It would be recalled that years ago, Cassius Mining, an Australian-owned mining company, instituted international arbitration against Ghana at the Permanent Court of Arbitration claiming about US$300 Million, which was suspended following objections by the Attorney-General.

Notwithstanding this, the Australian-owned company made attempts at resorting to other international arbitration forum to pursue its quest of instituting international arbitration against Ghana.

Backing his application with many voluminous documents, the AG stated that, on October 12, 2016, Cassius Mining Limited applied for a prospecting licence from the Government covering 13.791 km2 of the Gbane/Datoko area in Talensi, Upper East Region of Ghana.

This was granted by the Government on December 28, 2016, for a term of two years expiring in December 2018.

The A-G contended that clause 21 of the Prospecting Licence Agreement specifically required any question or dispute that arose regarding the rights, powers, duties, and liabilities of the parties thereto, to be referred to arbitration in accordance with the Alternative Dispute Resolution Act, 2010 (Act 798) of Ghana.

Mr Joseph Kwadwo Konadu, Counsel for the Company, told the Court presided over by Justice Mrs Akua Sarpomaa Amoah that they had filed an affidavit in opposition and statement of case on Wednesday July 19, 2023, together with a preliminary objection.

The Attorney-General told the Court that his outfit was not served but it had seen a copy of the affidavit in opposition and statement of case.

Mr Godfred Yeboah Dame said: “I have perused the process and essentially canvasses point of law in opposition to the application, respectfully I do not think I will be handicapped at all in continuing with the trial.”

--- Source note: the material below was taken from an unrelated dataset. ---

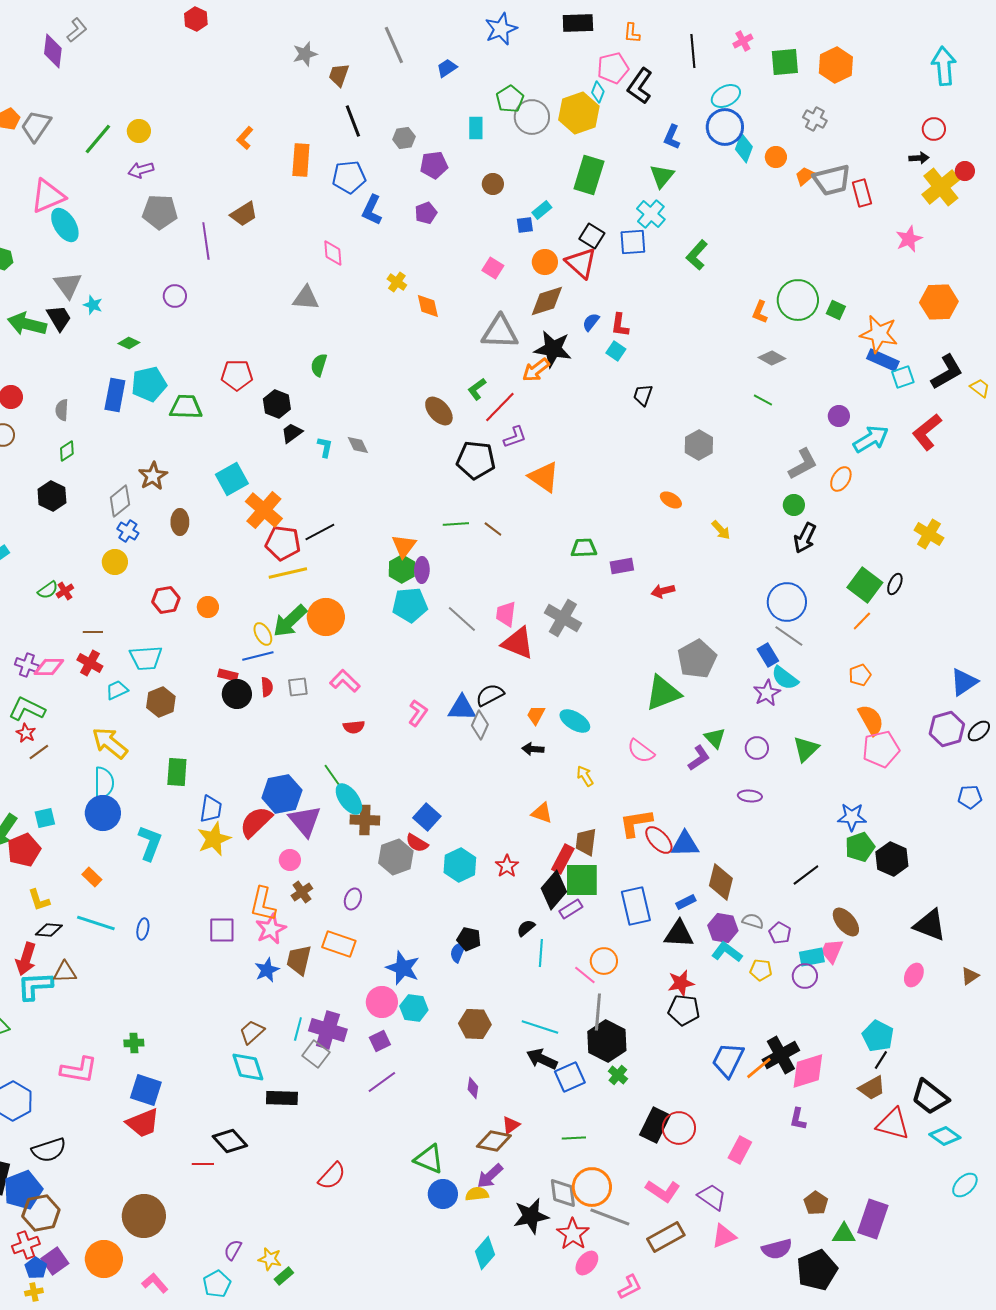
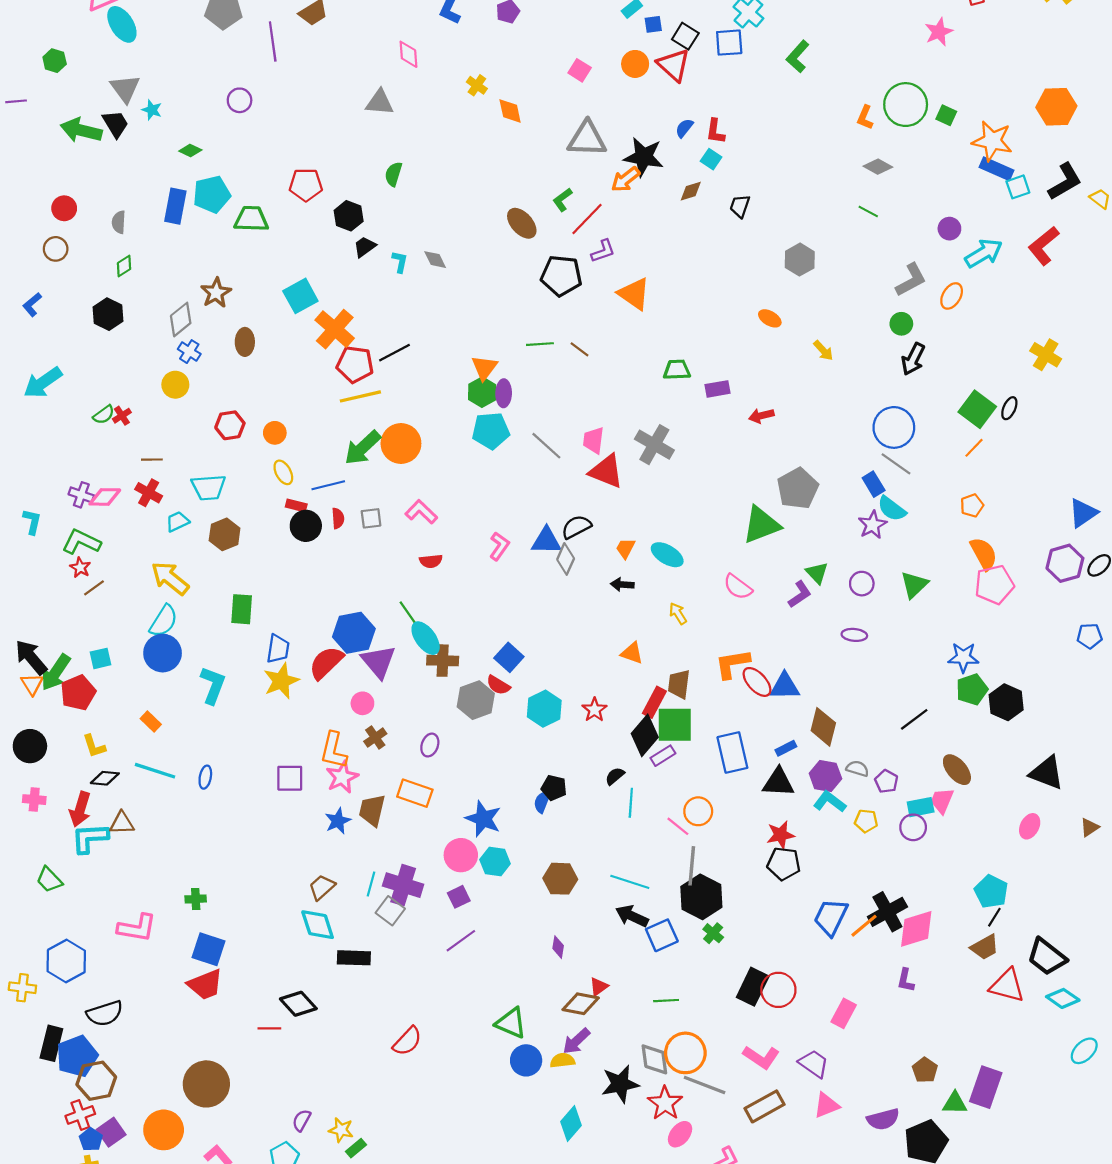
blue square: (525, 225) -> (653, 24), moved
pink star: (909, 239) -> (939, 32), moved
brown diamond: (547, 301) -> (691, 191), moved, size x0.6
yellow ellipse: (263, 634) -> (283, 472), moved
cyan semicircle: (104, 783) -> (164, 621), turned 32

Konadu: As is clearly indicated on the motion paper, the legal basis and foundation of this application is section 39:3 of alternative dispute resolution Act 798.

Respectfully, that section provides for the powers of this court to support arbitration proceedings and in the spirit of Act 798, which is fashioned under the UNCITRAL model law, therefore, the court’s intervention under circumstances such as these is conditioned upon certain things occurring first.

Under section 39:3 where the application is not one of urgency, the court only has jurisdiction to proceed in an application under section 39 when first the application is on notice to another party in the application proceedings as well as the arbitration tribunal and most importantly, either the permission of the tribunal has been obtained by the applicant or the parties have agreed in writing.

Under section 39:2, this court can proceed without the conditions in 39:3 being met when two precautions exist.

The first is that it should be a case of urgency but secondly, the application should be for the preservation of evidence or assets.

The current application is not for the preservation of evidence or assets. Indeed, it is clear from paragraph 36 of the affidavit in support that this is an application for an anti-arbitration injunction so section 39:2 cannot apply.

So, we go back to section 39:3. Obviously, the parties have not agreed in writing to this application to move.

The written agreement under 39:3 is not present in this case.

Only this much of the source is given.